AQUÍ en la calle, donde hace tanto frío laboral como en cualquier aula de nuestras inmediaciones, queremos lo mismo: que nos recoloquen cuando las cosas van mal, que nos garantice un futuro que en no pocas circunstancias es más bien incierto. Por eso, cuando al parecer las negociaciones entre las dos partes del conflicto escolar -el profesorado y las empresas, para más señas...- han limado asperezas las cosas se vuelven duras de roer para la tercera parte en juego: el alumnado y sus familias. Que levante la mano quien no desea que le recoloquen en otra empresa cuando la suya cojea, en otro medio de comunicación cuando su periódico se queda sin lectores; en otra frutería cuando en su barrio han dejado de comer mandarinas.

No quieren ir un día más a la huelga, dicen. Ni les cuento lo que piensan los afectados con los daños colaterales que, sin tener culpa alguna en la discusión, se encuentran con una reivindicación que, siendo comprensible (todo el mundo anhela esa garantía de esquivar el paro esté como esté el mercado...), suena casi a ciencia ficción. ¿Acaso la clase trabajadora de la siderometalúrgica no quiere lo mismo? ¿No sería justo que uno garantizase su futuro en la hostelería aunque el consumo, qué sé yo, de cervezas, baje?

Señores profesores, señoras profesoras, ustedes piden el último paso, lo sé, pero a ojo de los profanos eso es una utopía.
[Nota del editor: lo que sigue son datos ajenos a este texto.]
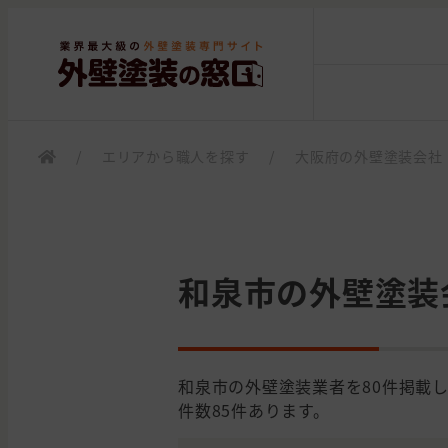
/
エリアから職人を探す
/
大阪府の外壁塗装会社
和泉市の外壁塗装
和泉市の外壁塗装業者を80件掲載
件数85件あります。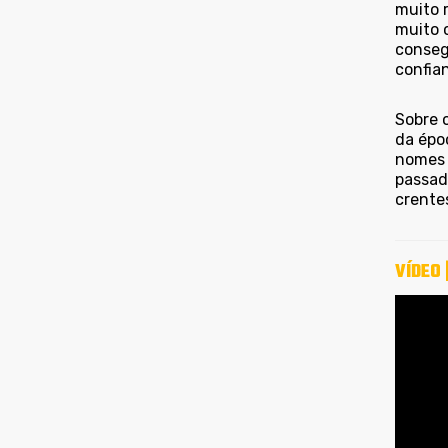
muito 
muito 
conseg
confian
Sobre 
da épo
nomes 
passado
crente
VÍDEO 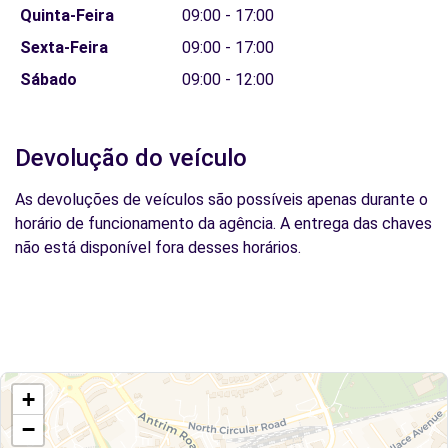
Quinta-Feira
09:00 - 17:00
Sexta-Feira
09:00 - 17:00
Sábado
09:00 - 12:00
Devolução do veículo
As devoluções de veículos são possíveis apenas durante o
horário de funcionamento da agência. A entrega das chaves
não está disponível fora desses horários.
+
−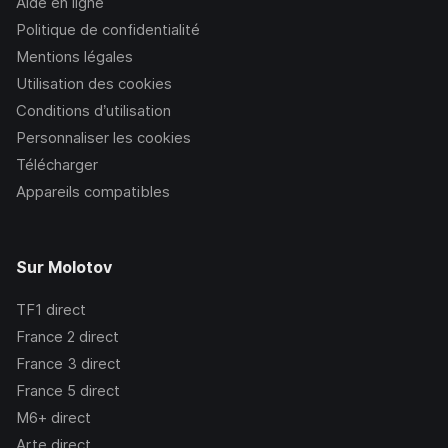
Aide en ligne
Politique de confidentialité
Mentions légales
Utilisation des cookies
Conditions d’utilisation
Personnaliser les cookies
Télécharger
Appareils compatibles
Sur Molotov
TF1
direct
France 2
direct
France 3
direct
France 5
direct
M6+
direct
Arte
direct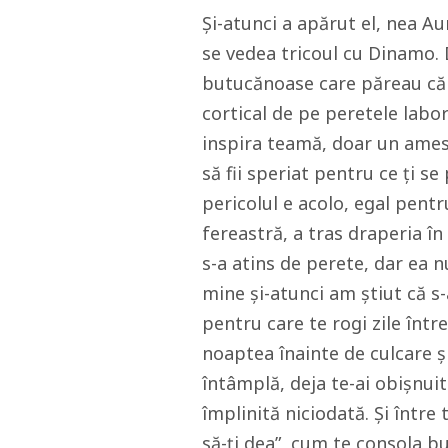
Și-atunci a apărut el, nea Au
se vedea tricoul cu Dinamo.
butucănoase care păreau că 
cortical de pe peretele labor
inspira teamă, doar un ameste
să fii speriat pentru ce ți se
pericolul e acolo, egal pentr
fereastră, a tras draperia î
s-a atins de perete, dar ea 
mine și-atunci am știut că s
pentru care te rogi zile într
noaptea înainte de culcare și
întâmplă, deja te-ai obișnuit
împlinită niciodată. Și între
să-ți dea”, cum te consola bu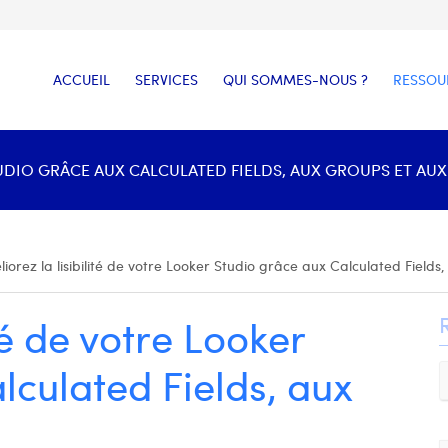
ACCUEIL
SERVICES
QUI SOMMES-NOUS ?
RESSOU
UDIO GRÂCE AUX CALCULATED FIELDS, AUX GROUPS ET AUX B
iorez la lisibilité de votre Looker Studio grâce aux Calculated Fields
té de votre Looker
lculated Fields, aux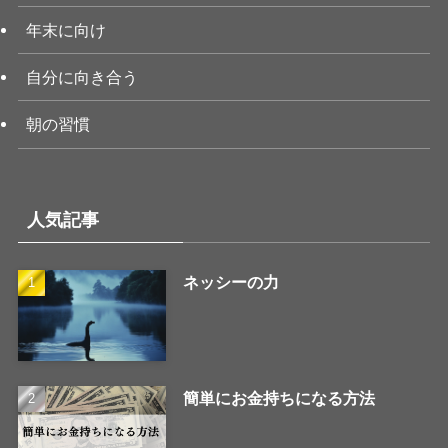
年末に向け
自分に向き合う
朝の習慣
人気記事
ネッシーの力
簡単にお金持ちになる方法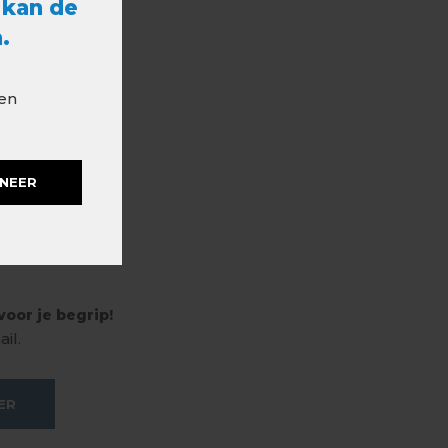
 kan de
.
 en
NEER
oor je begrip!
il.
ER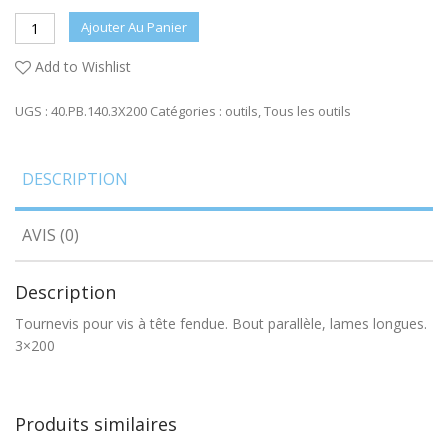
Ajouter Au Panier
Add to Wishlist
UGS :
40.PB.140.3X200
Catégories :
outils
,
Tous les outils
DESCRIPTION
AVIS (0)
Description
Tournevis pour vis à tête fendue. Bout parallèle, lames longues.
3×200
Produits similaires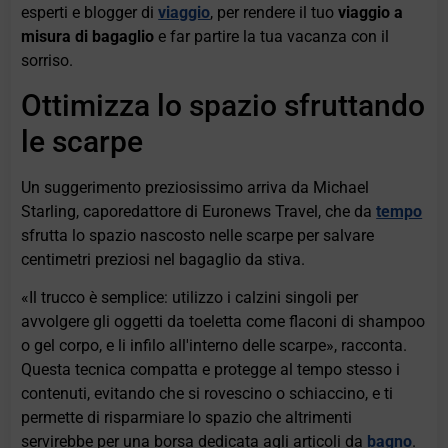
esperti e blogger di
viaggio
, per rendere il tuo
viaggio a
misura di bagaglio
e far partire la tua vacanza con il
sorriso.
Ottimizza lo spazio sfruttando
le scarpe
Un suggerimento preziosissimo arriva da Michael
Starling, caporedattore di Euronews Travel, che da
tempo
sfrutta lo spazio nascosto nelle scarpe per salvare
centimetri preziosi nel bagaglio da stiva.
«Il trucco è semplice: utilizzo i calzini singoli per
avvolgere gli oggetti da toeletta come flaconi di shampoo
o gel corpo, e li infilo all'interno delle scarpe», racconta.
Questa tecnica compatta e protegge al tempo stesso i
contenuti, evitando che si rovescino o schiaccino, e ti
permette di risparmiare lo spazio che altrimenti
servirebbe per una borsa dedicata agli articoli da
bagno
.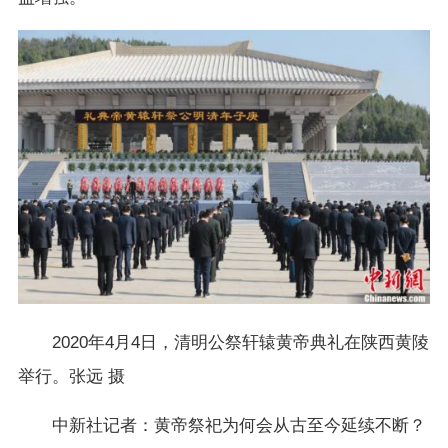
2020年4月4日，清明公祭轩辕黄帝典礼在陕西黄陵
举行。张远 摄
中新社记者：黄帝祭祀为何会从古至今延续不断？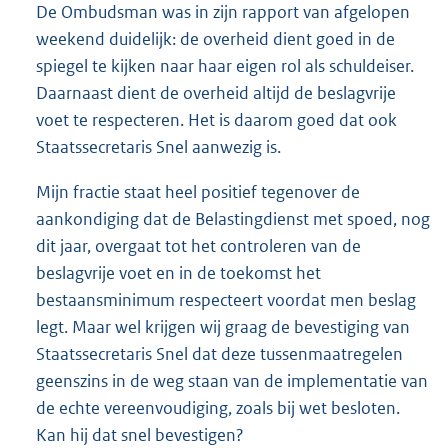
De Ombudsman was in zijn rapport van afgelopen
weekend duidelijk: de overheid dient goed in de
spiegel te kijken naar haar eigen rol als schuldeiser.
Daarnaast dient de overheid altijd de beslagvrije
voet te respecteren. Het is daarom goed dat ook
Staatssecretaris Snel aanwezig is.
Mijn fractie staat heel positief tegenover de
aankondiging dat de Belastingdienst met spoed, nog
dit jaar, overgaat tot het controleren van de
beslagvrije voet en in de toekomst het
bestaansminimum respecteert voordat men beslag
legt. Maar wel krijgen wij graag de bevestiging van
Staatssecretaris Snel dat deze tussenmaatregelen
geenszins in de weg staan van de implementatie van
de echte vereenvoudiging, zoals bij wet besloten.
Kan hij dat snel bevestigen?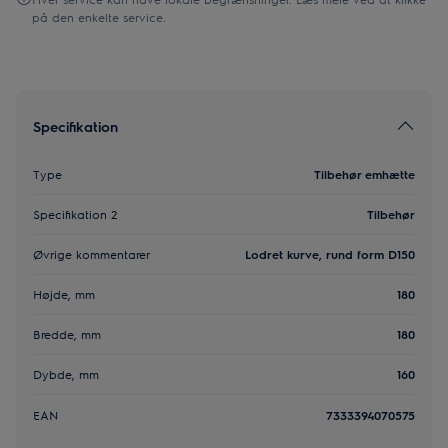
på den enkelte service.
Specifikation
Type
Tilbehør emhætte
Specifikation 2
Tilbehør
Øvrige kommentarer
Lodret kurve, rund form D150
Højde, mm
180
Bredde, mm
180
Dybde, mm
160
EAN
7333394070575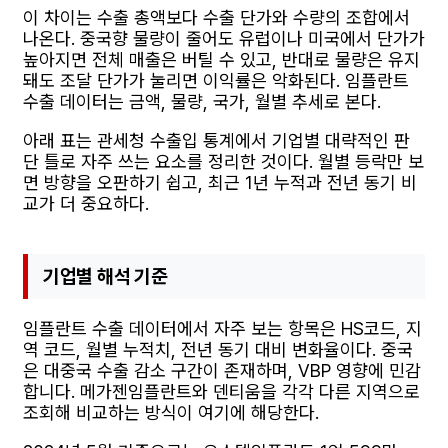
이 차이는 수출 총액보다 수출 단가와 수량의 조합에서
나온다. 중국향 물량이 줄어도 유럽이나 미국에서 단가가
높아지면 전체 매출은 버틸 수 있고, 반대로 물량은 유지
돼도 조달 단가가 눌리면 이익률은 악화된다. 임플란트
수출 데이터는 금액, 물량, 국가, 월별 추세로 본다.
아래 표는 관세청 수출입 통계에서 기업별 대략적인 판
단 틀로 자주 쓰는 요소를 정리한 것이다. 월별 등락만 보
면 방향을 오판하기 쉽고, 최근 1년 누적과 전년 동기 비
교가 더 중요하다.
기업별 해석 기준
임플란트 수출 데이터에서 자주 보는 항목은 HS코드, 지
역 코드, 월별 누적치, 전년 동기 대비 변화율이다. 중국
은 대중국 수출 감소 구간이 존재하며, VBP 영향에 민감
합니다. 메가젠임플란트와 덴티움을 각각 다른 지역으로
조회해 비교하는 방식이 여기에 해당한다.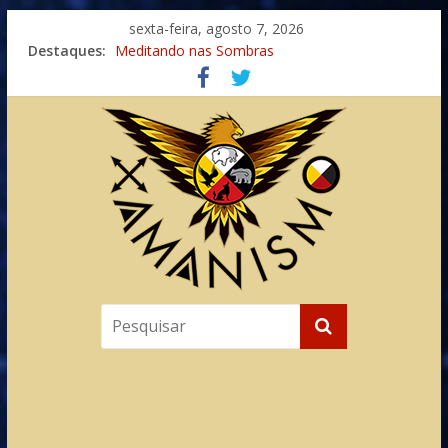
sexta-feira, agosto 7, 2026
Destaques:
Meditando nas Sombras
Autosuficiência: A Jornada do Espírito Ancestral
Xamanismo Universal
Totens – Caminho Espiritual – Crescimento
Imaginação na Cura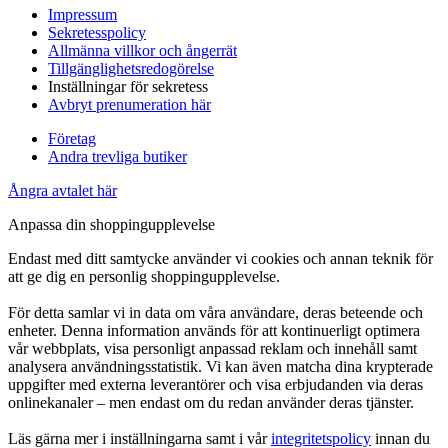
Impressum
Sekretesspolicy
Allmänna villkor och ångerrät
Tillgänglighetsredogörelse
Inställningar för sekretess
Avbryt prenumeration här
Företag
Andra trevliga butiker
Ångra avtalet här
Anpassa din shoppingupplevelse
Endast med ditt samtycke använder vi cookies och annan teknik för
att ge dig en personlig shoppingupplevelse.
För detta samlar vi in data om våra användare, deras beteende och
enheter. Denna information används för att kontinuerligt optimera
vår webbplats, visa personligt anpassad reklam och innehåll samt
analysera användningsstatistik. Vi kan även matcha dina krypterade
uppgifter med externa leverantörer och visa erbjudanden via deras
onlinekanaler – men endast om du redan använder deras tjänster.
Läs gärna mer i inställningarna samt i vår
integritetspolicy
innan du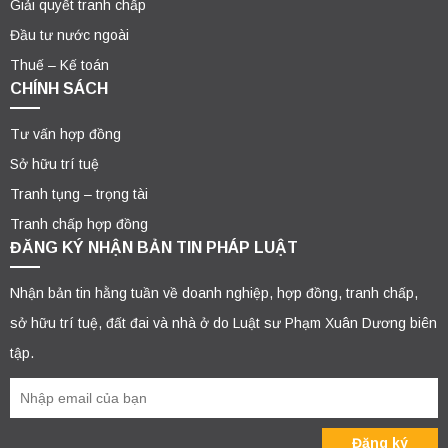
Giải quyết tranh chấp
Đầu tư nước ngoài
Thuế – Kế toán
CHÍNH SÁCH
Tư vấn hợp đồng
Sở hữu trí tuệ
Tranh tụng – trọng tài
Tranh chấp hợp đồng
ĐĂNG KÝ NHẬN BẢN TIN PHÁP LUẬT
Nhận bản tin hằng tuần về doanh nghiệp, hợp đồng, tranh chấp,
sở hữu trí tuệ, đất đai và nhà ở do Luật sư Phạm Xuân Dương biên
tập.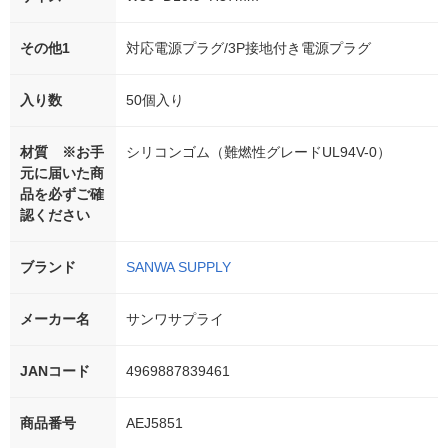
その他1
対応電源プラグ/3P接地付き電源プラグ
入り数
50個入り
材質 ※お手
シリコンゴム（難燃性グレードUL94V-0）
元に届いた商
品を必ずご確
認ください
ブランド
SANWA SUPPLY
メーカー名
サンワサプライ
JANコード
4969887839461
商品番号
AEJ5851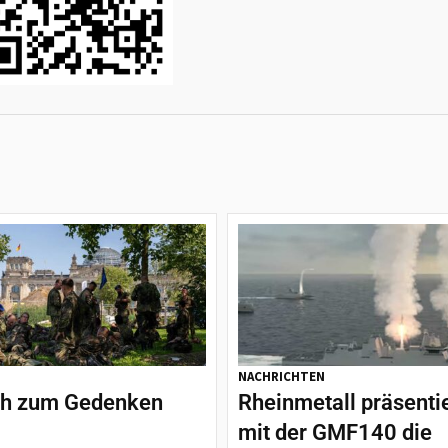
NACHRICHTEN
h zum Gedenken
Rheinmetall präsenti
mit der GMF140 die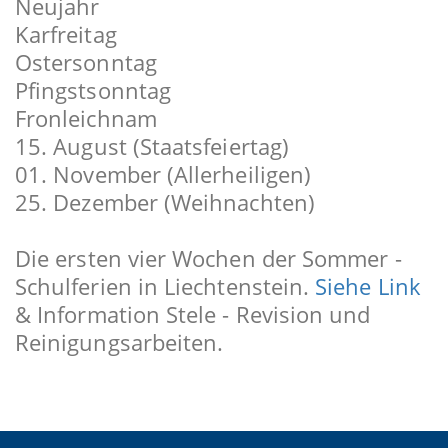
Neujahr
Karfreitag
Ostersonntag
Pfingstsonntag
Fronleichnam
15. August (Staatsfeiertag)
01. November (Allerheiligen)
25. Dezember (Weihnachten)
Die ersten vier Wochen der Sommer -
Schulferien in Liechtenstein.
Siehe Link
& Information Stele - Revision und
Reinigungsarbeiten.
Qué más quisiéramos todos que tener ese salvavidas a nuestras espaldas, ese colchón protector. Claro que cada nacen menos criaturas cada año. Menos escolares, sí. Pero también menos consumidores para el día de mañana, menos usuarios de servicios, menos de todo. No sé si lo he entendido mal o si ustedes no han sido capaces de explicarse con más claridad pero la imagen que transmiten es, para muchos de quienes sufren su decisión, incomprensible.